The Revolution Must be Intersectional: Creating nudges with an intersectional lens is imperative to implementing sustainable solutions. Many organizational IDEA initiatives only address race and gender but fail to incorporate the challenges and stories of other marginalized communities, like LGBTQ individuals or people with disabilities, just to name a few.
Training is Not Enough: Lisa shared that millions of dollars are spent on IDEA training, yet simply raising awareness is insufficient to drive sustainable culture change. Both leaders and individual contributors can and should play a large role in nudging organizations to move beyond training. Find allies in this work and nudge for leadership buy-in to larger, more meaningful solutions.
PRACTICAL IDEA SOLUTIONS
Lisa introduced three main types of Inclusion Nudges that have profound impacts on behavior without blatantly incentivizing or threatening people. These nudges are distinct, but not mutually exclusive, and often rely on each other for reinforcement.
1. Feel the Need
Share emotionally-triggering data to help people notice invisible patterns. People are more motivated when they feel a negative or positive reaction, rather than simply rationalizing a need for change. Examples
- Share the percentage of marginalized individuals in leadership positions.
- Display real-life experiences (first person quotes with identifying information taken out) on a wall and have the leaders read them to feel the pain of their colleagues.
- Quantify the percentage of team members who have felt excluded or who currently feel they don’t belong through an anonymous survey.
Identify points in organizational processes where micro-interventions can mitigate the negative impact of bias. Well understood systems help people make more inclusive, less biased decisions.
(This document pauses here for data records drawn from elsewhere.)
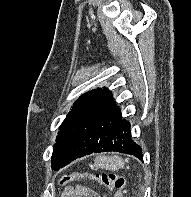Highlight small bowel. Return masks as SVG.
<instances>
[{
    "mask_svg": "<svg viewBox=\"0 0 191 197\" xmlns=\"http://www.w3.org/2000/svg\"><path fill=\"white\" fill-rule=\"evenodd\" d=\"M62 197H99V195L83 186H68L64 189Z\"/></svg>",
    "mask_w": 191,
    "mask_h": 197,
    "instance_id": "c3829d8e",
    "label": "small bowel"
}]
</instances>
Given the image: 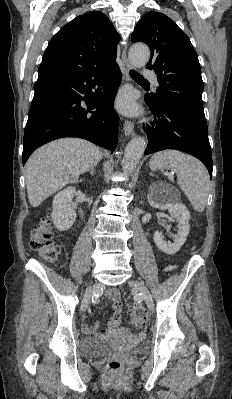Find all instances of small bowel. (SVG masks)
I'll return each mask as SVG.
<instances>
[{"label":"small bowel","mask_w":232,"mask_h":399,"mask_svg":"<svg viewBox=\"0 0 232 399\" xmlns=\"http://www.w3.org/2000/svg\"><path fill=\"white\" fill-rule=\"evenodd\" d=\"M117 296H118L117 292L114 290H110L108 292L109 298H117ZM113 312H114L113 319L104 326L99 327V326L91 325L86 322H80L78 324V327L86 332L91 333V334L105 336V335L111 333L117 327L119 320H120V315L122 312L121 304L116 303L113 307Z\"/></svg>","instance_id":"1"}]
</instances>
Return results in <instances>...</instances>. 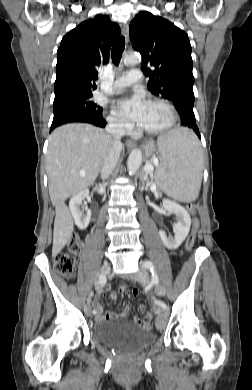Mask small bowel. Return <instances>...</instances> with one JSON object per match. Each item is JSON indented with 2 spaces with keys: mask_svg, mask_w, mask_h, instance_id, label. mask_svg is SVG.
Listing matches in <instances>:
<instances>
[{
  "mask_svg": "<svg viewBox=\"0 0 252 390\" xmlns=\"http://www.w3.org/2000/svg\"><path fill=\"white\" fill-rule=\"evenodd\" d=\"M121 287H122V286H121ZM121 287H120V288H121ZM108 290L110 291V299H111L112 301H116V300L118 299V294H117V292L112 291V290H110L109 288H108ZM119 293H120V294H124V293H125V289H123V290L119 289ZM103 296H104L103 291H102V290H101V291H98V290H97L96 297H95V299H94L93 302H92V305H93L94 309H96L97 312H98V315L96 316V321H97V322L104 321V320H111V319H123V318H126V316H127L128 313H129V308H128V307H125V308L122 310V312H120V313L112 312V311L103 313L102 305H101V303L99 302V298H101V297H103ZM139 309H140V311H141L142 313L145 312V307H144L143 305H141ZM133 322H134L135 324H137L138 326H142V325H143V321H142L140 318H138V317H134ZM144 325H146V324L144 323Z\"/></svg>",
  "mask_w": 252,
  "mask_h": 390,
  "instance_id": "c3829d8e",
  "label": "small bowel"
}]
</instances>
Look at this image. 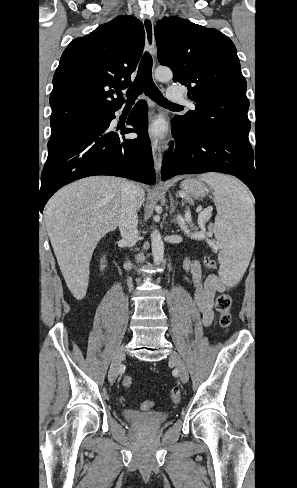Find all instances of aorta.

Examples:
- Make candidates anonymous in the hiring process by removing identifying details from all resumes to reduce similarity bias.
- Plan and facilitate inclusive meetings by sending meeting agendas beforehand and collecting responses from all participants via pair share and/or post it notes.
- Create a system that allows team members to provide immediate positive and constructive feedback on a consistent basis.
Alter how people perceive IDEA issues. Interrupt individuals’ automatic thinking and catch their attention by presenting data in a different way. Examples:
- Show “majority” data first instead of “minority.” For example, instead of talking about “increasing diversity,“ talk about your goal of “reducing homogeneity.”
- Quantify how much a company will lose (rather than gain) if they don’t prioritize IDEA.
- Humanize the data by attaching photos (only with consent).
About Lisa Kepinski:
Lisa brings over 20 years’ experience working in diverse, global environments as a senior Global Inclusion & Diversity (I&D) executive with AXA, Microsoft, & Hewlett-Packard setting strategic direction internationally. In 2013, she founded the Inclusion Institute focused on consultancy, training, coaching, & research. Her special expertise in organizational development and behavioral science integrated with inclusive culture make her a unique resource for change at all levels. She partners with organizations on how to successfully achieve their goals for creating a more inclusive culture for sustainable growth. Together with Tinna Nielsen, Lisa co-authored the Inclusion Nudges Guidebook and co-founded the non-profit Inclusion Nudges Global Initiative. For this innovative work, Lisa and Tinna were named to The Economist’s & The Telegraph’s Global Diversity List as “Top 10 Diversity Consultants” in 2015, 2016, & 2017. Additionally, Lisa gave a TEDx Talk on the need to design for inclusion for behavioural change. Lisa co-authored a global study on improving the effectiveness of women networks, and also co-authored a research report on Inclusion & Diversity actions that have impact published by Newsweek. Lisa has lived in 5 countries and travelled extensively in her global roles. She was born and educated in the US, has worked in Europe for nearly 20 years, and lives in Germany with her family.